Records from a collection
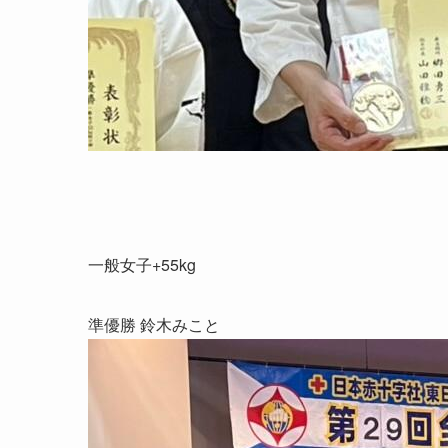
一般女子+55kg
準優勝 鈴木みこと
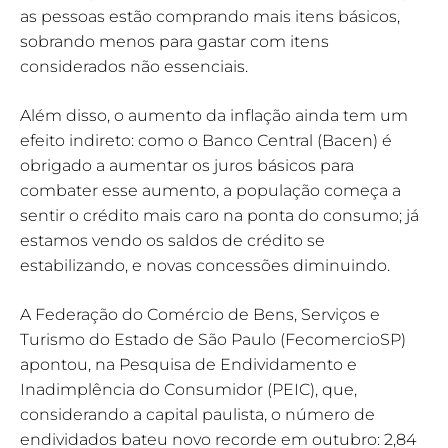
as pessoas estão comprando mais itens básicos,
sobrando menos para gastar com itens
considerados não essenciais.
Além disso, o aumento da inflação ainda tem um
efeito indireto: como o Banco Central (Bacen) é
obrigado a aumentar os juros básicos para
combater esse aumento, a população começa a
sentir o crédito mais caro na ponta do consumo; já
estamos vendo os saldos de crédito se
estabilizando, e novas concessões diminuindo.
A Federação do Comércio de Bens, Serviços e
Turismo do Estado de São Paulo (FecomercioSP)
apontou, na Pesquisa de Endividamento e
Inadimplência do Consumidor (PEIC), que,
considerando a capital paulista, o número de
endividados bateu novo recorde em outubro: 2,84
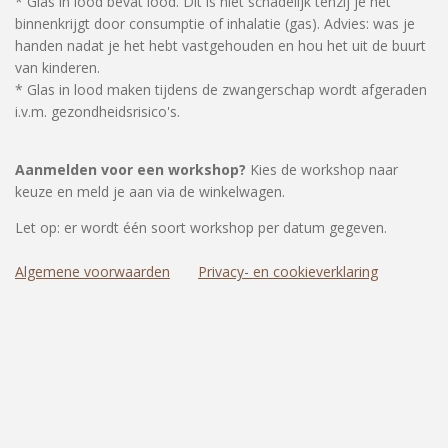
* Glas in lood bevat lood. Dit is niet schadelijk tenzij je het
binnenkrijgt door consumptie of inhalatie (gas). Advies: was je
handen nadat je het hebt vastgehouden en hou het uit de buurt
van kinderen.
* Glas in lood maken tijdens de zwangerschap wordt afgeraden
i.v.m. gezondheidsrisico's.
Aanmelden voor een workshop?
Kies de workshop naar
keuze en meld je aan via de winkelwagen.
Let op: er wordt één soort workshop per datum gegeven.
Algemene voorwaarden
Privacy- en cookieverklaring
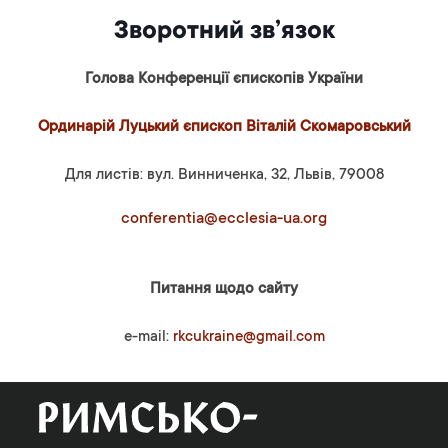
Зворотний зв’язок
Голова Конференції єпископів України
Ординарій Луцький єпископ Віталій Скомаровський
Для листів: вул. Винниченка, 32, Львів, 79008
conferentia@ecclesia-ua.org
Питання щодо сайту
e-mail:
rkcukraine@gmail.com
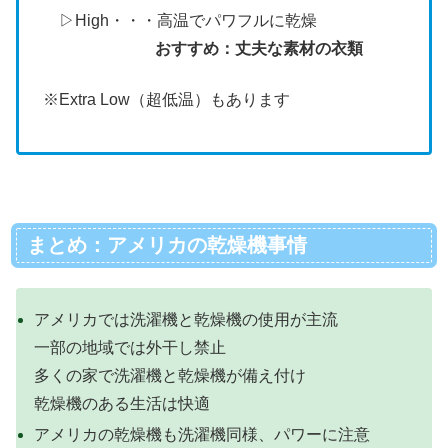
▷High・・・高温でパワフルに乾燥
おすすめ：丈夫な素材の衣類
※Extra Low（超低温）もあります
まとめ：アメリカの乾燥機事情
アメリカでは洗濯機と乾燥機の使用が主流
一部の地域では外干し禁止
多くの家で洗濯機と乾燥機が備え付け
乾燥機のある生活は快適
アメリカの乾燥機も洗濯機同様、パワーに注意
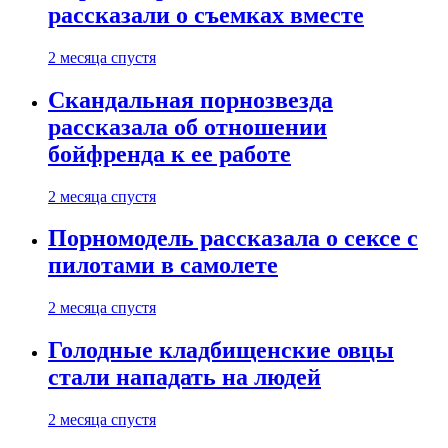
рассказали о съемках вместе
2 месяца спустя
Скандальная порнозвезда
рассказала об отношении
бойфренда к ее работе
2 месяца спустя
Порномодель рассказала о сексе с
пилотами в самолете
2 месяца спустя
Голодные кладбищенские овцы
стали нападать на людей
2 месяца спустя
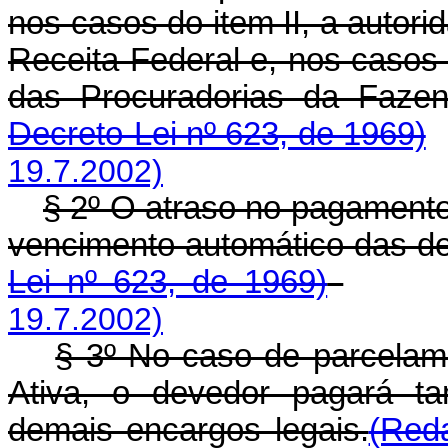
nos casos do item II, a autor
Receita Federal e, nos casos 
das Procuradorias da Faze
Decreto-Lei nº 623, de 1969)
19.7.2002)
§ 2º O atraso no pagamento
vencimento automático das d
Lei nº 623, de 1969)
19.7.2002)
§ 3º No caso de parcelame
Ativa, o devedor pagará t
demais encargos legais.
(Reda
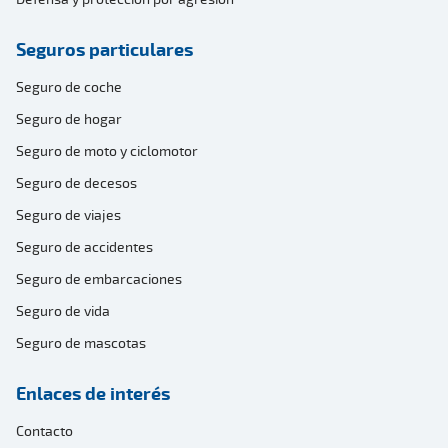
Seguros particulares
Seguro de coche
Seguro de hogar
Seguro de moto y ciclomotor
Seguro de decesos
Seguro de viajes
Seguro de accidentes
Seguro de embarcaciones
Seguro de vida
Seguro de mascotas
Enlaces de interés
Contacto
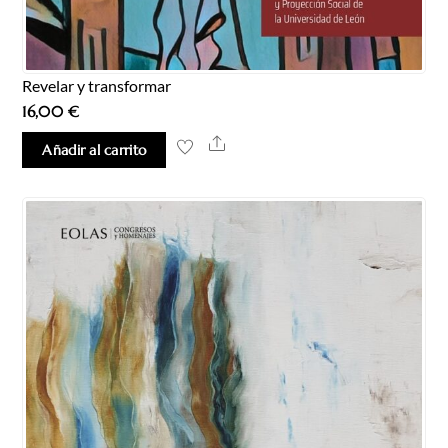
Revelar y transformar
16,00
€
Share
Añadir al carrito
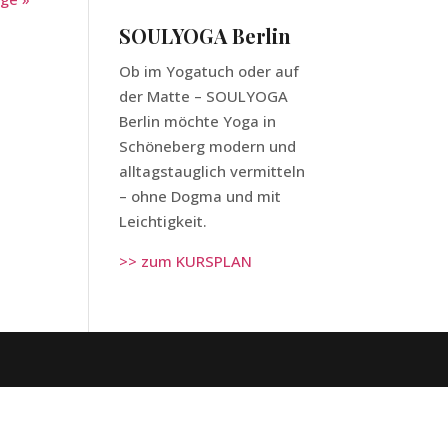
SOULYOGA Berlin
Ob im Yogatuch oder auf
der Matte – SOULYOGA
Berlin möchte Yoga in
Schöneberg modern und
alltagstauglich vermitteln
– ohne Dogma und mit
Leichtigkeit.
>> zum KURSPLAN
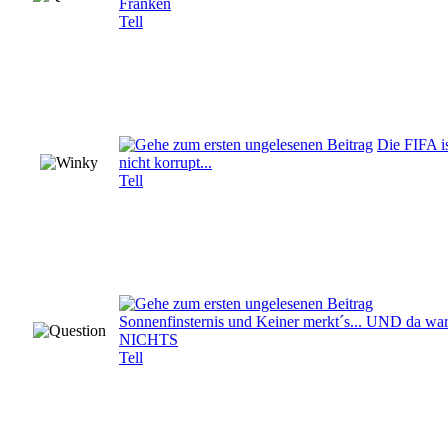
Franken
Tell
Die FIFA i
nicht korrupt...
Tell
Sonnenfinsternis und Keiner merkt´s... UND da wa
NICHTS
Tell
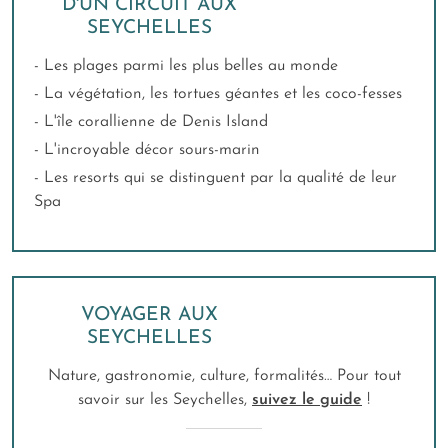
D'UN CIRCUIT AUX
SEYCHELLES
- Les plages parmi les plus belles au monde
- La végétation, les tortues géantes et les coco-fesses
- L'île corallienne de Denis Island
- L'incroyable décor sours-marin
- Les resorts qui se distinguent par la qualité de leur
Spa
VOYAGER AUX
SEYCHELLES
Nature, gastronomie, culture, formalités… Pour tout
savoir sur les Seychelles,
suivez le guide
!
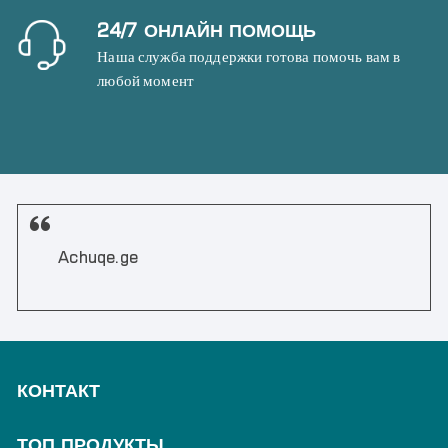
24/7 ОНЛАЙН ПОМОЩЬ
Наша служба поддержки готова помочь вам в
любой момент
Achuqe.ge
КОНТАКТ
ТОП ПРОДУКТЫ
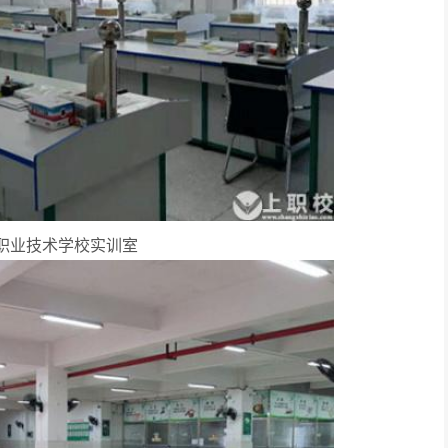
职业技术学校实训室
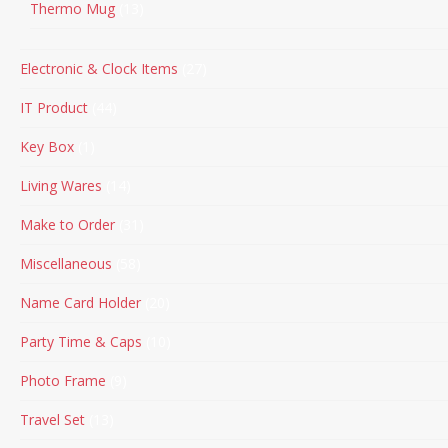
Thermo Mug
13
Electronic & Clock Items
27
IT Product
44
Key Box
1
Living Wares
14
Make to Order
31
Miscellaneous
58
Name Card Holder
20
Party Time & Caps
10
Photo Frame
9
Travel Set
13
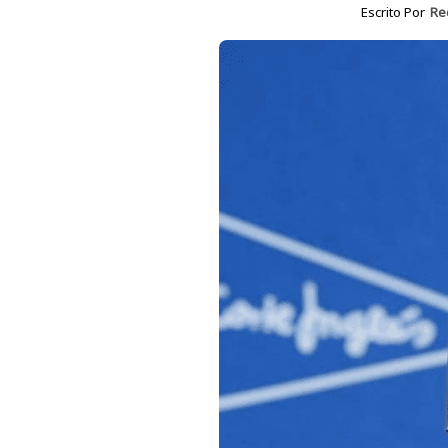
Escrito Por
Re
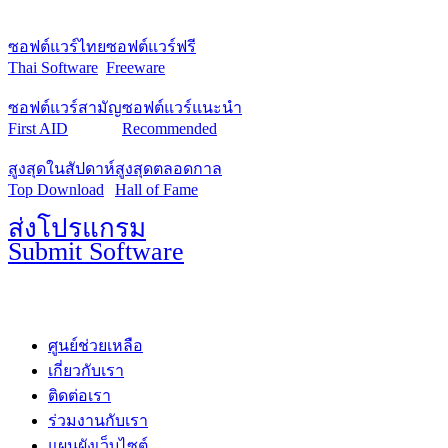
ซอฟต์แวร์ไทย
ซอฟต์แวร์ฟรี
Thai Software
Freeware
ซอฟต์แวร์สามัญ
ซอฟต์แวร์แนะนำ
First AID
Recommended
สูงสุดในสัปดาห์
สูงสุดตลอดกาล
Top Download
Hall of Fame
ส่งโปรแกรม
Submit Software
ศูนย์ช่วยเหลือ
เกี่ยวกับเรา
ติดต่อเรา
ร่วมงานกับเรา
แผนผังเว็บไซต์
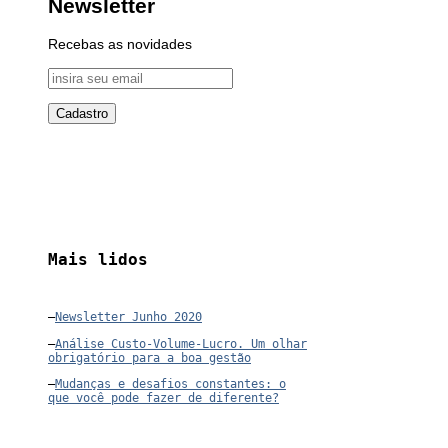
Newsletter
Recebas as novidades
Mais lidos
–
Newsletter Junho 2020
–
Análise Custo-Volume-Lucro. Um olhar
obrigatório para a boa gestão
–
Mudanças e desafios constantes: o
que você pode fazer de diferente?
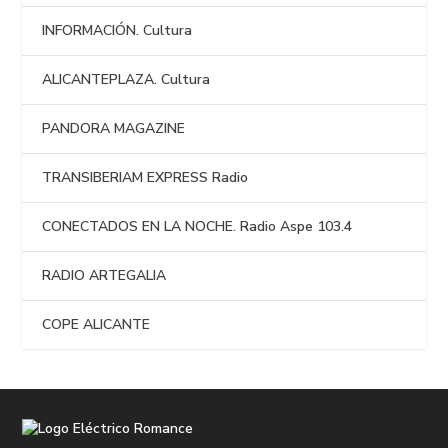
INFORMACIÓN. Cultura
ALICANTEPLAZA. Cultura
PANDORA MAGAZINE
TRANSIBERIAM EXPRESS Radio
CONECTADOS EN LA NOCHE. Radio Aspe 103.4
RADIO ARTEGALIA
COPE ALICANTE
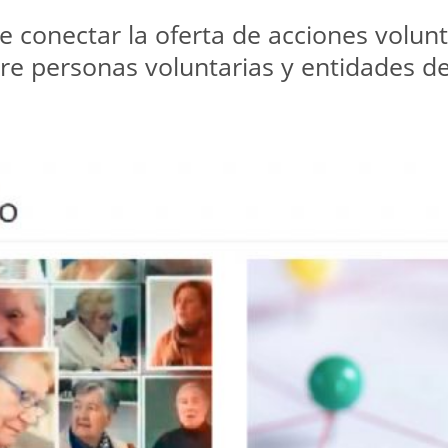
e conectar la oferta de acciones volunt
tre personas voluntarias y entidades d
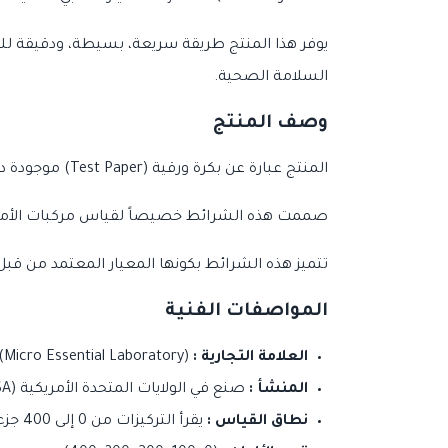
يوفر هذا المنتج طريقة سريعة، بسيطة، ودقيقة لل
السلامة الصحية.
وصف المنتج
المنتج عبارة عن بكرة ورقية (Test Paper) موجودة داخل موزع بلاستيكي شفاف وقوي، مدمج به مخطط ألوان للمقارنة.
صممت هذه الشرائط خصيصاً لقياس مركبات الأمونيوم الرباعية (Quaternary Ammonium) بتركيزات تصل إ
تتميز هذه الشرائط بكونها المعيار المعتمد من قبل 
المواصفات الفنية
العلامة التجارية :
Hydrion (Micro Essential Laboratory).
المنشأ :
صنع في الولايات المتحدة الأمريكية (Made in USA).
نطاق القياس :
يقرأ التركيزات من 0 إلى 400 جزء في المليون (ppm).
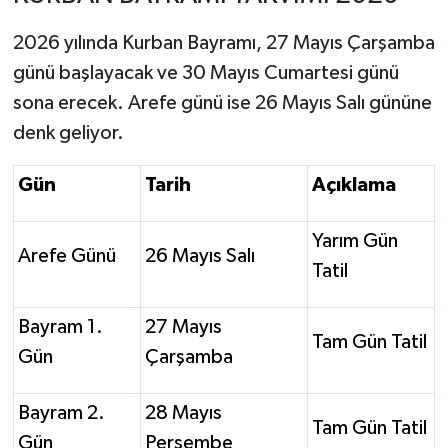
2026 yılında Kurban Bayramı, 27 Mayıs Çarşamba
günü başlayacak ve 30 Mayıs Cumartesi günü
sona erecek. Arefe günü ise 26 Mayıs Salı gününe
denk geliyor.
Gün
Tarih
Açıklama
Yarım Gün
Arefe Günü
26 Mayıs Salı
Tatil
Bayram 1.
27 Mayıs
Tam Gün Tatil
Gün
Çarşamba
Bayram 2.
28 Mayıs
Tam Gün Tatil
Gün
Perşembe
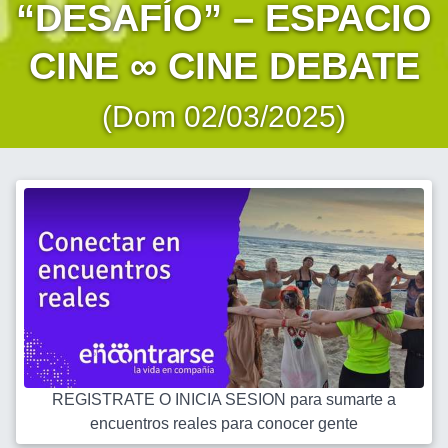
“DESAFÍO” – ESPACIO
CINE ∞ CINE DEBATE
(Dom 02/03/2025)
REGISTRATE O INICIA SESION para sumarte a
encuentros reales para conocer gente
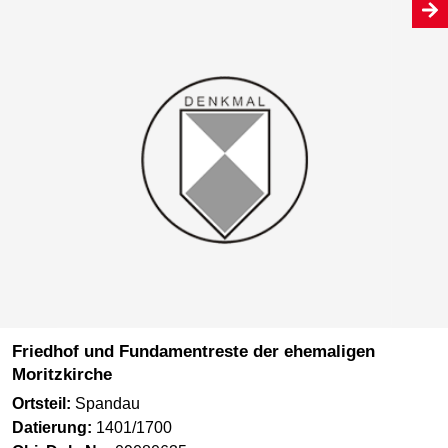
Friedhof und Fundamentreste der ehemaligen
Moritzkirche
Ortsteil:
Spandau
Datierung:
1401/1700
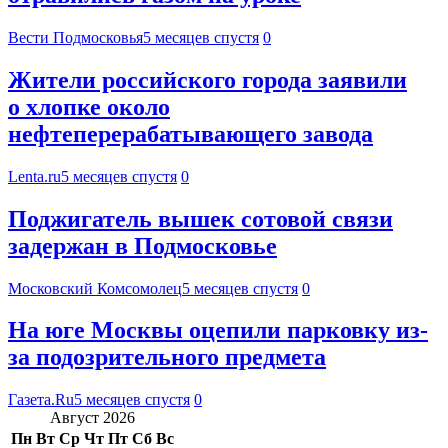
Вести Подмосковья
5 месяцев спустя
0
Жители российского города заявили
о хлопке около
нефтеперерабатывающего завода
Lenta.ru
5 месяцев спустя
0
Поджигатель вышек сотовой связи
задержан в Подмосковье
Московский Комсомолец
5 месяцев спустя
0
На юге Москвы оцепили парковку из-
за подозрительного предмета
Газета.Ru
5 месяцев спустя
0
Август 2026
Пн
Вт
Ср
Чт
Пт
Сб
Вс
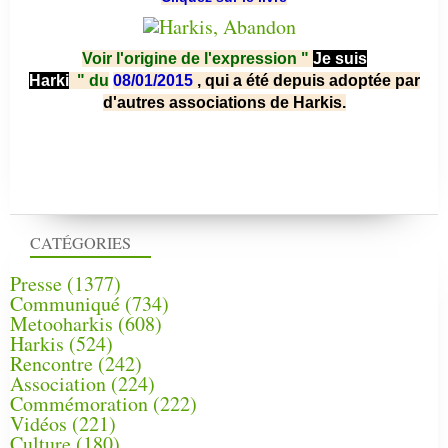
Voir l'origine de l'expression "
Je suis
Harki
"
du
08/01/2015
, qui a été depuis adoptée par
d'autres associations de Harkis.
CATÉGORIES
Presse
(1377)
Communiqué
(734)
Metooharkis
(608)
Harkis
(524)
Rencontre
(242)
Association
(224)
Commémoration
(222)
Vidéos
(221)
Culture
(180)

Exercise: Looking above, find the stretch of lines that opens with the one holding "Let op: er wordt" and closes with the one holding "Seguro de hogar". Copy it exactly, pictures excluded.

Solved exercise:
Let op: er wordt één soort workshop per datum gegeven.
Algemene voorwaarden
Privacy- en cookieverklaring
Зворотний зв’язок
Голова Конференції єпископів України
Ординарій Луцький єпископ Віталій Скомаровський
Для листів: вул. Винниченка, 32, Львів, 79008
conferentia@ecclesia-ua.org
Питання щодо сайту
e-mail:
rkcukraine@gmail.com
▷High・・・高温でパワフルに乾燥
おすすめ：丈夫な素材の衣類
※Extra Low（超低温）もあります
まとめ：アメリカの乾燥機事情
アメリカでは洗濯機と乾燥機の使用が主流
一部の地域では外干し禁止
多くの家で洗濯機と乾燥機が備え付け
乾燥機のある生活は快適
アメリカの乾燥機も洗濯機同様、パワーに注意
рассказали о съемках вместе
2 месяца спустя
Скандальная порнозвезда
рассказала об отношении
бойфренда к ее работе
2 месяца спустя
Порномодель рассказала о сексе с
пилотами в самолете
2 месяца спустя
Голодные кладбищенские овцы
стали нападать на людей
2 месяца спустя
nos casos do item II, a autor
Receita Federal e, nos casos 
das Procuradorias da Faze
Decreto-Lei nº 623, de 1969)
19.7.2002)
§ 2º O atraso no pagamento
vencimento automático das d
Lei nº 623, de 1969)
19.7.2002)
§ 3º No caso de parcelame
Ativa, o devedor pagará t
demais encargos legais.
(Reda
Seguros particulares
Seguro de coche
Seguro de hogar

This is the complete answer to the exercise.